Re: [PATCH v1 0/4] [RFC] Implement Trampoline File Descriptor

From: Mark Rutland <mark.rutland@arm.com>
To: "Madhavan T. Venkataraman" <madvenka@linux.microsoft.com>
Cc: kernel-hardening@lists.openwall.com, linux-api@vger.kernel.org,
	linux-arm-kernel@lists.infradead.org,
	linux-fsdevel@vger.kernel.org, linux-integrity@vger.kernel.org,
	linux-kernel@vger.kernel.org,
	linux-security-module@vger.kernel.org, oleg@redhat.com,
	x86@kernel.org
Subject: Re: [PATCH v1 0/4] [RFC] Implement Trampoline File Descriptor
Date: Tue, 4 Aug 2020 15:30:18 +0100	[thread overview]
Message-ID: <20200804143018.GB7440@C02TD0UTHF1T.local> (raw)
In-Reply-To: <6236adf7-4bed-534e-0956-fddab4fd96b6@linux.microsoft.com>

On Mon, Aug 03, 2020 at 11:57:57AM -0500, Madhavan T. Venkataraman wrote:
> Responses inline..
> 
> On 7/31/20 1:09 PM, Mark Rutland wrote:
> > Hi,
> >
> > On Tue, Jul 28, 2020 at 08:10:46AM -0500, madvenka@linux.microsoft.com wrote:
> >> From: "Madhavan T. Venkataraman" <madvenka@linux.microsoft.com>
> >> Trampoline code is placed either in a data page or in a stack page.
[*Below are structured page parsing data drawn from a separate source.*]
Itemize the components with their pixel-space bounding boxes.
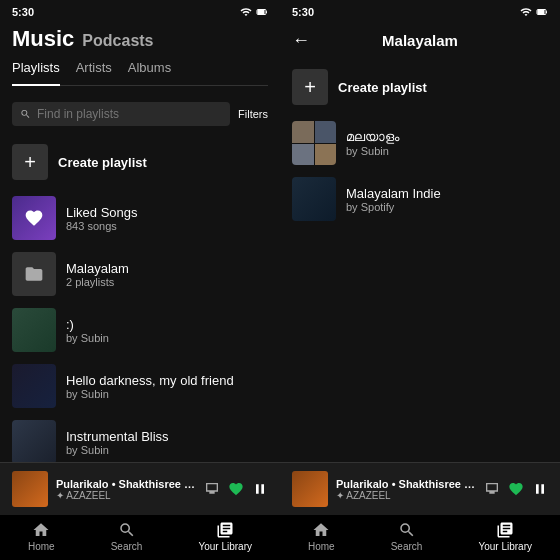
malayalam-folder-info: Malayalam 2 playlists — [66, 261, 268, 288]
list-item-darkness[interactable]: Hello darkness, my old friend by Subin — [0, 358, 280, 414]
np-pause-icon-right[interactable] — [532, 481, 548, 497]
svg-rect-1 — [266, 11, 267, 13]
search-bar: Filters — [0, 94, 280, 134]
search-nav-icon-left — [118, 521, 136, 539]
np-like-icon-right[interactable] — [508, 481, 524, 497]
back-button[interactable]: ← — [292, 30, 310, 51]
right-panel: 5:30 ← Malayalam + Create playlist മലയാള… — [280, 0, 560, 560]
darkness-info: Hello darkness, my old friend by Subin — [66, 373, 268, 400]
create-playlist-label-right: Create playlist — [338, 80, 427, 95]
podcasts-title[interactable]: Podcasts — [82, 32, 153, 50]
mal-indie-sub: by Spotify — [346, 201, 548, 213]
liked-songs-info: Liked Songs 843 songs — [66, 205, 268, 232]
np-title-left: Pularikalo • Shakthisree Gopalan — [56, 478, 196, 490]
instrumental-name: Instrumental Bliss — [66, 429, 268, 444]
status-time-right: 5:30 — [292, 6, 314, 18]
wifi-icon — [240, 6, 252, 18]
right-list: + Create playlist മലയാളം by Subin Malaya… — [280, 59, 560, 261]
mal-indie-thumb — [292, 177, 336, 221]
right-spacer — [280, 261, 560, 463]
status-time-left: 5:30 — [12, 6, 34, 18]
np-artist-left: ✦ AZAZEEL — [56, 490, 196, 501]
search-input-wrap[interactable] — [12, 102, 230, 126]
nav-library-label-left: Your Library — [198, 541, 252, 552]
filters-button[interactable]: Filters — [238, 108, 268, 120]
svg-rect-4 — [546, 11, 547, 13]
nav-library-right[interactable]: Your Library — [478, 521, 532, 552]
tab-playlists[interactable]: Playlists — [12, 60, 60, 86]
np-title-right: Pularikalo • Shakthisree Gopalan — [336, 478, 476, 490]
np-pause-icon-left[interactable] — [252, 481, 268, 497]
create-playlist-right[interactable]: + Create playlist — [280, 59, 560, 115]
smiley-sub: by Subin — [66, 332, 268, 344]
nav-home-label-right: Home — [308, 541, 335, 552]
nav-library-label-right: Your Library — [478, 541, 532, 552]
tabs-row: Playlists Artists Albums — [12, 60, 268, 86]
list-item-instrumental[interactable]: Instrumental Bliss by Subin — [0, 414, 280, 462]
list-item-liked[interactable]: Liked Songs 843 songs — [0, 190, 280, 246]
svg-rect-5 — [538, 10, 545, 14]
np-info-left: Pularikalo • Shakthisree Gopalan ✦ AZAZE… — [56, 478, 196, 501]
np-art-left — [12, 471, 48, 507]
nav-home-right[interactable]: Home — [308, 521, 335, 552]
nav-search-left[interactable]: Search — [111, 521, 143, 552]
nav-library-left[interactable]: Your Library — [198, 521, 252, 552]
left-list: + Create playlist Liked Songs 843 songs … — [0, 134, 280, 462]
mal-indie-name: Malayalam Indie — [346, 186, 548, 201]
np-controls-left — [204, 481, 268, 497]
list-item-malayalam[interactable]: Malayalam 2 playlists — [0, 246, 280, 302]
status-bar-left: 5:30 — [0, 0, 280, 22]
library-icon-right — [496, 521, 514, 539]
nav-search-right[interactable]: Search — [391, 521, 423, 552]
nav-home-left[interactable]: Home — [28, 521, 55, 552]
now-playing-right[interactable]: Pularikalo • Shakthisree Gopalan ✦ AZAZE… — [280, 462, 560, 515]
left-header: Music Podcasts Playlists Artists Albums — [0, 22, 280, 94]
mosaic-cell-4 — [315, 144, 337, 166]
bottom-nav-left: Home Search Your Library — [0, 515, 280, 560]
malayalam-folder-thumb — [12, 252, 56, 296]
mal-indie-info: Malayalam Indie by Spotify — [346, 186, 548, 213]
smiley-thumb — [12, 308, 56, 352]
instrumental-info: Instrumental Bliss by Subin — [66, 429, 268, 456]
smiley-name: :) — [66, 317, 268, 332]
list-item-mal-indie[interactable]: Malayalam Indie by Spotify — [280, 171, 560, 227]
np-device-icon-right[interactable] — [484, 481, 500, 497]
mal-mosaic-thumb — [292, 121, 336, 165]
right-panel-title: Malayalam — [382, 32, 458, 49]
music-title: Music — [12, 26, 74, 52]
list-item-mal[interactable]: മലയാളം by Subin — [280, 115, 560, 171]
home-icon-left — [32, 521, 50, 539]
list-item-smiley[interactable]: :) by Subin — [0, 302, 280, 358]
malayalam-folder-name: Malayalam — [66, 261, 268, 276]
np-controls-right — [484, 481, 548, 497]
np-artist-right: ✦ AZAZEEL — [336, 490, 476, 501]
nav-search-label-left: Search — [111, 541, 143, 552]
bottom-nav-right: Home Search Your Library — [280, 515, 560, 560]
tab-artists[interactable]: Artists — [76, 60, 112, 79]
search-nav-icon-right — [398, 521, 416, 539]
mosaic-cell-2 — [315, 121, 337, 143]
darkness-sub: by Subin — [66, 388, 268, 400]
instrumental-thumb — [12, 420, 56, 462]
liked-songs-thumb — [12, 196, 56, 240]
liked-songs-name: Liked Songs — [66, 205, 268, 220]
nav-home-label-left: Home — [28, 541, 55, 552]
tab-albums[interactable]: Albums — [128, 60, 171, 79]
library-icon-left — [216, 521, 234, 539]
home-icon-right — [312, 521, 330, 539]
np-like-icon-left[interactable] — [228, 481, 244, 497]
darkness-name: Hello darkness, my old friend — [66, 373, 268, 388]
heart-icon — [24, 208, 44, 228]
status-icons-left — [240, 6, 268, 18]
search-input[interactable] — [37, 107, 222, 121]
smiley-info: :) by Subin — [66, 317, 268, 344]
mal-sub: by Subin — [346, 145, 548, 157]
left-panel: 5:30 Music Podcasts Playlists Artists Al… — [0, 0, 280, 560]
create-playlist-left[interactable]: + Create playlist — [0, 134, 280, 190]
battery-icon — [256, 6, 268, 18]
mosaic-cell-1 — [292, 121, 314, 143]
right-header: ← Malayalam — [280, 22, 560, 59]
np-device-icon-left[interactable] — [204, 481, 220, 497]
now-playing-left[interactable]: Pularikalo • Shakthisree Gopalan ✦ AZAZE… — [0, 462, 280, 515]
search-icon — [20, 108, 31, 120]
In
> >> order to execute a trampoline, the page it resides in needs to be mapped
> >> with execute permissions. Writable pages with execute permissions provide
> >> an attack surface for hackers. Attackers can use this to inject malicious
> >> code, modify existing code or do other harm.
> > For the purpose of below, IIUC this assumes the adversary has an
> > arbitrary write.
> >
> >> To mitigate this, LSMs such as SELinux may not allow pages to have both
> >> write and execute permissions. This prevents trampolines from executing
> >> and blocks applications that use trampolines. To allow genuine applications
> >> to run, exceptions have to be made for them (by setting execmem, etc).
> >> In this case, the attack surface is just the pages of such applications.
> >>
> >> An application that is not allowed to have writable executable pages
> >> may try to load trampoline code into a file and map the file with execute
> >> permissions. In this case, the attack surface is just the buffer that
> >> contains trampoline code. However, a successful exploit may provide the
> >> hacker with means to load his own code in a file, map it and execute it.
> > It's not clear to me what power the adversary is assumed to have here,
> > and consequently it's not clear to me how the proposal mitigates this.
> >
> > For example, if the attack can control the arguments to syscalls, and
> > has an arbitrary write as above, what prevents them from creating a
> > trampfd of their own?
> 
> That is the point. If a process is allowed to have pages that are both
> writable and executable, a hacker can exploit some vulnerability such
> as buffer overflow to write his own code into a page and somehow
> contrive to execute that.

I understood that, and that was not my question.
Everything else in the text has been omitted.